Quantitative real-time polymerase chain reaction analysis

Thirty-four RNA samples were used for qRT-PCR analysis in the HIV lung cancer tumor tissue samples from 13 patients with AC, 3 patients with SCC, and 1 patient with neuroendocrine tumors (NETs) including 7 pairs of tumor/adjacent normal tissue paraffin specimens and 10 pairs of tumor/adjacent normal fresh tissue samples. Total RNA (1 μg) was reverse transcribed to cDNA using the First Strand cDNA synthesis kit (Invitrogen). qRT-PCR was performed using the ABI Prism 7900 HT sequence detection system and Taqman Universal PCR master mix (both from Applied Biosystems, Foster City, CA, USA). Seventeen pairs of lung cancer and adjacent non-cancer tissue samples were used for qRT-PCR analysis. Relative expression of the mRNAs was calculated utilizing the comparative Ct (2−ΔΔCt) method with 18S as the endogenous control to normalize the data.

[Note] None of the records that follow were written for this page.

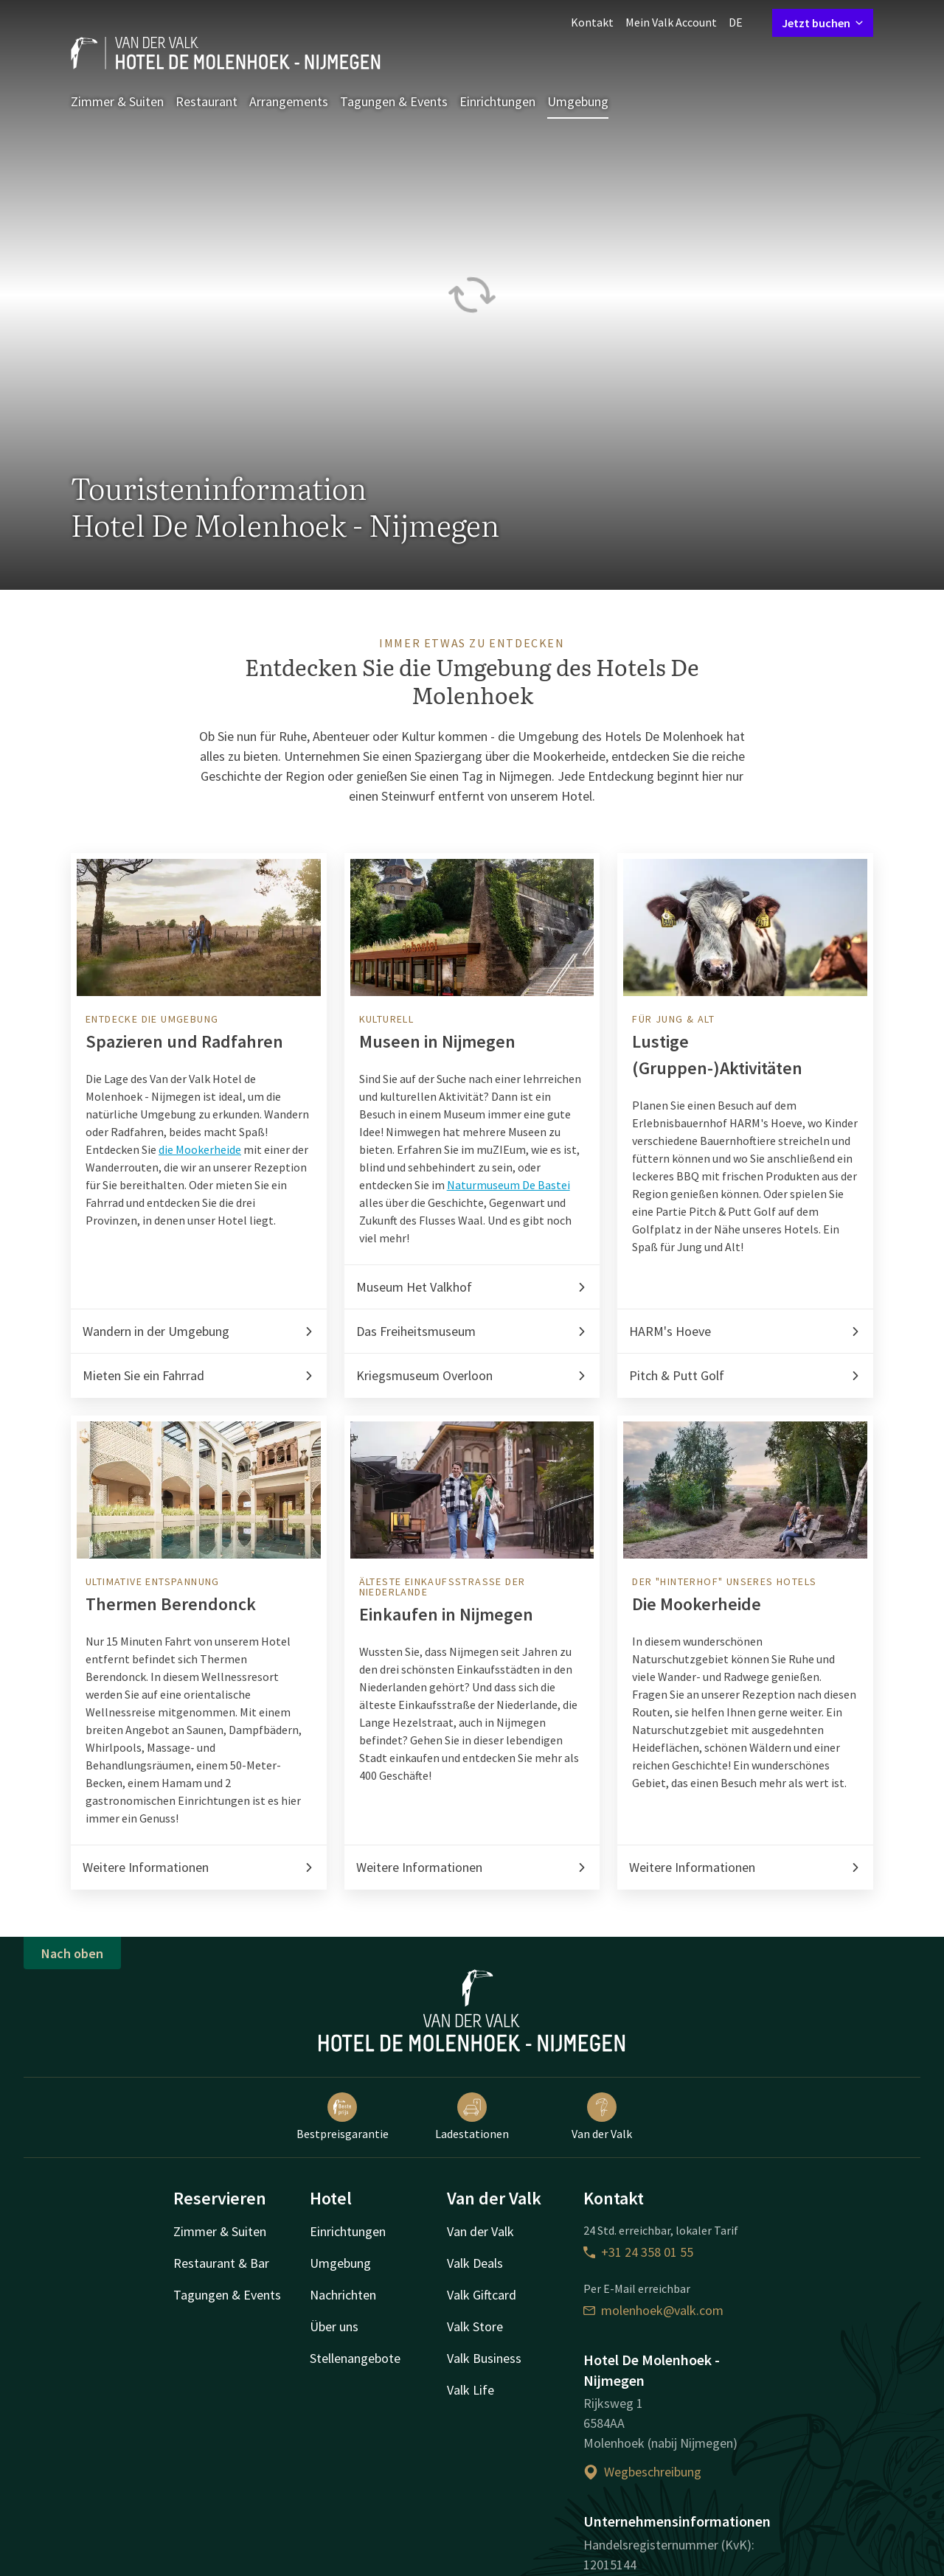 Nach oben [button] (72, 1953)
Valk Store (475, 2326)
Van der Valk (602, 2116)
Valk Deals (475, 2263)
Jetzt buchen (823, 22)
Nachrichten (343, 2294)
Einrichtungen (497, 101)
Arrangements (288, 101)
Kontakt (592, 22)
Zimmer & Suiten (117, 101)
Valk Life (470, 2389)
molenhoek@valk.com (653, 2310)
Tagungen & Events (394, 101)
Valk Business (484, 2358)
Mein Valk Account (671, 22)
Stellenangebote (355, 2358)
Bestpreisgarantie (342, 2116)
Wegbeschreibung (642, 2471)
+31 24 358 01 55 (638, 2251)
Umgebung (577, 101)
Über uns (334, 2326)
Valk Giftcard (481, 2294)
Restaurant (206, 101)
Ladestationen (472, 2116)
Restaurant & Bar (221, 2263)
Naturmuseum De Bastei (508, 1184)
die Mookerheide (200, 1149) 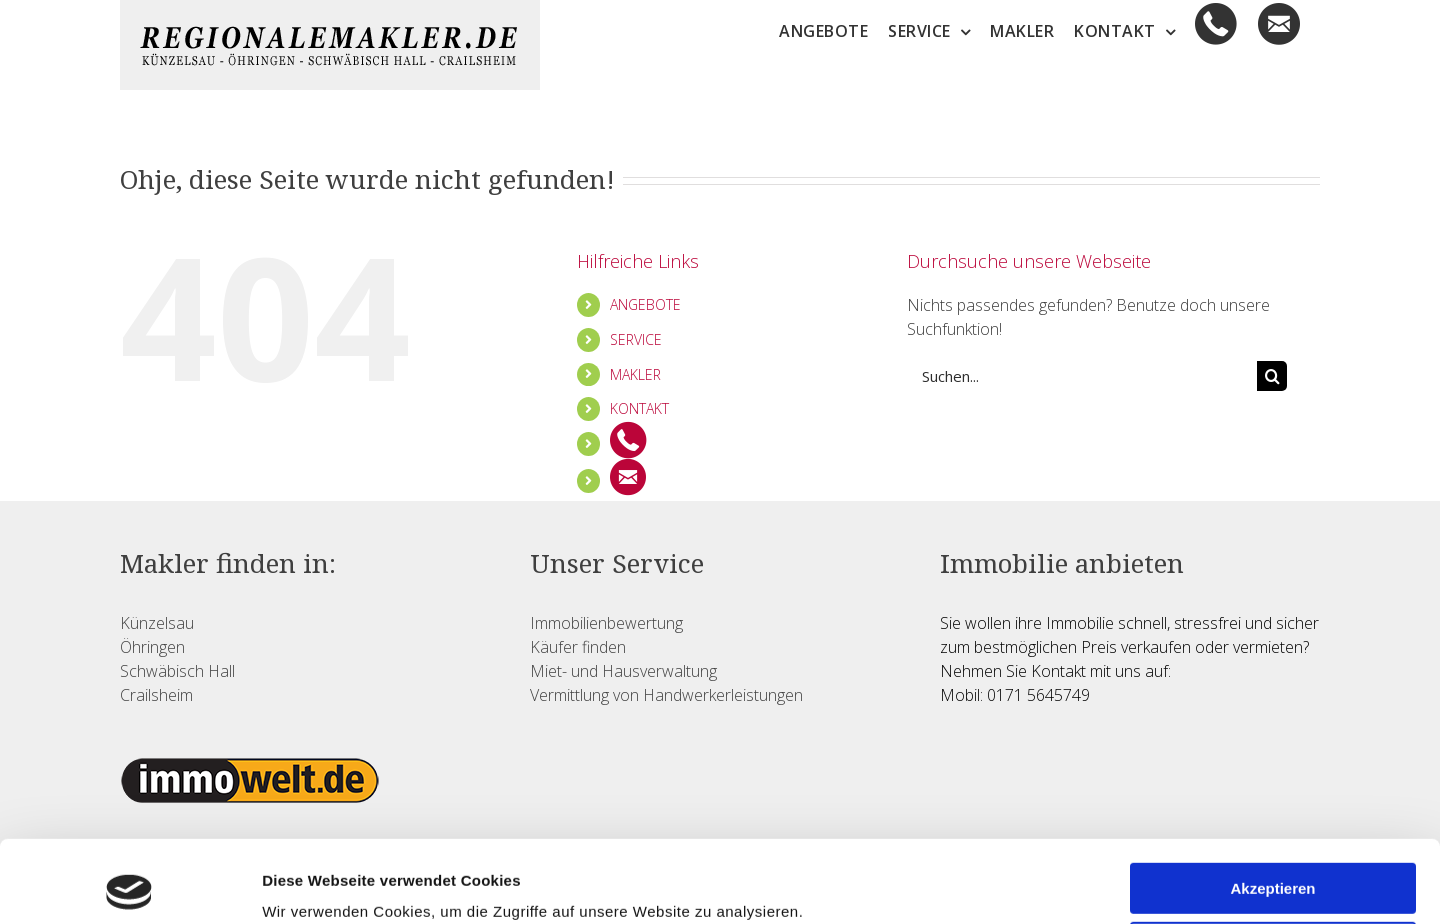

Immunohistochemical staining

IHC staining for TFAP2A, TTF-1, p63 and SIX1 was performed in 14 formalin-fixed, paraffin-embedded tissue samples from the Shanghai Public Health Clinical Center. The study was approved by the Institutional Review Boards. Paraffin-embedded tissues were dewaxed in xylene, rehydrated in serial concentrations of ethanol, and then rinsed in PBS followed by treatment with 3% H2O2 to inhibit endogenous peroxidase. After being heated at 60 °C overnight, the sections were incubated with 10% normal goat serum at room temperature for 10 min to block non-specific reactions. This was followed by a PBS wash and incubation with Anti-TFAP2A (Abcam, ab108311), Anti-TTF-1 (Dako Corporation, CA), Anti-p63 (Novocastra Laboratories Ltd, UK), or Anti-SIX1 (Cell Signaling Technology, #16960, Danvers, MA) antibodies for IHC analysis. Fourteen paraffin-embedded tissues were retrieved for IHC analysis. SIX1, TTF-1, p63 and TFAP2A proteins appeared as brownish granules after staining. The expression status of SIX1, TTF-1, p63 and TFAP2A was scored using a 5-point scale based on the intensity of positive staining and the distribution of positive cells under 5 random high-power fields.

Statistical analysis

Data analyses were performed using SPSS statistical package 17.0 (SPSS Inc., Chicago, IL, USA). Statistical values are presented as the mean ± standard deviation. The Student t-test was used to assess differences between groups. A univariate analysis was performed using the Kaplan-Meier estimator method and a log-rank test. The median survival time was calculated using SPSS. p < 0.05 was considered to indicate a statistically significant difference.